Нильс сел на стульчик у фортепьяно, подальше от нее, словно готовился услышать что–то неприятное.
— Так ты знаешь, Нильс?
— Нет, но что же это, чего я не знаю?
Качалка замерла.
— Я помолвлена.
— Вы помолвлены? Но отчего… Как же?..
— О, ради бога без этого «вы», что еще за глупости! — Она почти с вызовом оперлась о качалку. — Пойми, мне нелегко все тебе объяснить. Я объясню, конечно, но только ты должен мне помочь.
Ничего не пойму; ты помолвлена или нет?
Я же тебе сказала, — ответила она с мягким укором и подняла на него глаза.
— О, значит, я могу позволить себе вас поздравить, фру Бойе, и от души поблагодарить за приятные часы, проведенные вместе, — Он встал и несколько раз комически поклонился.
— И ты можешь так со мною расстаться, так спокойно?
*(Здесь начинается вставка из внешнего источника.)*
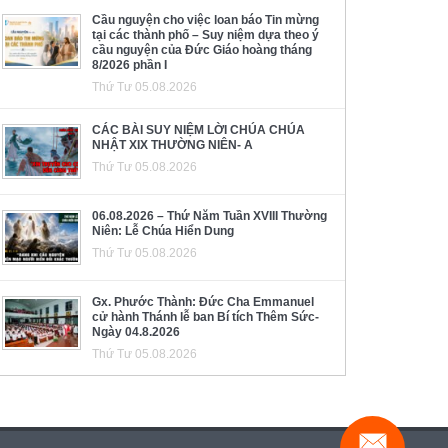
Cầu nguyện cho việc loan báo Tin mừng
tại các thành phố – Suy niệm dựa theo ý
cầu nguyện của Đức Giáo hoàng tháng
8/2026 phần I
Thứ Tư 05.08.2026
CÁC BÀI SUY NIỆM LỜI CHÚA CHÚA
NHẬT XIX THƯỜNG NIÊN- A
Thứ Tư 05.08.2026
06.08.2026 – Thứ Năm Tuần XVIII Thường
Niên: Lễ Chúa Hiển Dung
Thứ Tư 05.08.2026
Gx. Phước Thành: Đức Cha Emmanuel
cử hành Thánh lễ ban Bí tích Thêm Sức-
Ngày 04.8.2026
Thứ Tư 05.08.2026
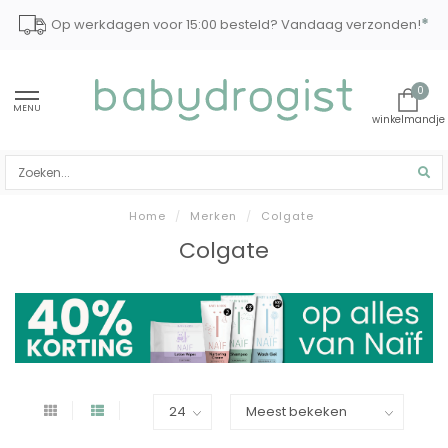
*
Op werkdagen voor 15:00 besteld? Vandaag verzonden!
0
MENU
Home
/
Merken
/
Colgate
Colgate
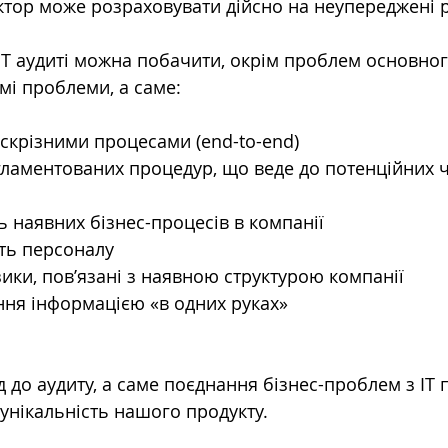
тор може розраховувати дійсно на неупереджені р
T аудиті можна побачити, окрім проблем основног
мі проблеми, а саме:
скрізними процесами (end-to-end)
гламентованих процедур, що веде до потенційних ч
 наявних бізнес-процесів в компанії
ть персоналу
ики, пов’язані з наявною структурою компанії
ння інформацією «в одних руках»  
 до аудиту, а саме поєднання бізнес-проблем з ІТ
 унікальність нашого продукту.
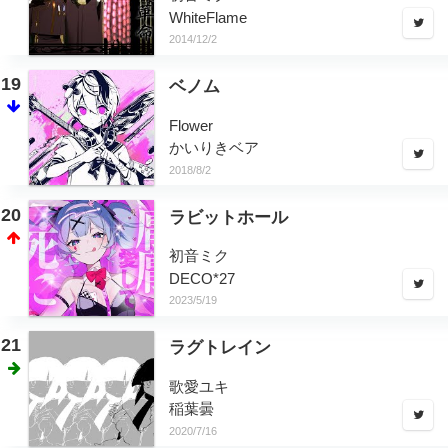
WhiteFlame
2014/12/2
19
ベノム
Flower
かいりきベア
2018/8/2
20
ラビットホール
初音ミク
DECO*27
2023/5/19
21
ラグトレイン
歌愛ユキ
稲葉曇
2020/7/16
Я помолвлена, и, значит, все кончено, и о том, что нас соединяло, о старой, глупой истории можно не вспоминать! Было и нет. И следа не осталось. О Нильс, неужто память тех милых дней ничего больше не скажет твоему сердцу, и никогда, никогда ты не вспомнишь обо мне, не затоскуешь? И ты не обласкаешь мыслью милое прошлое, не доведешь его в мечтах до полноты, какой оно могло достигнуть? Нет? И ты можешь растоптать это все? Нильс!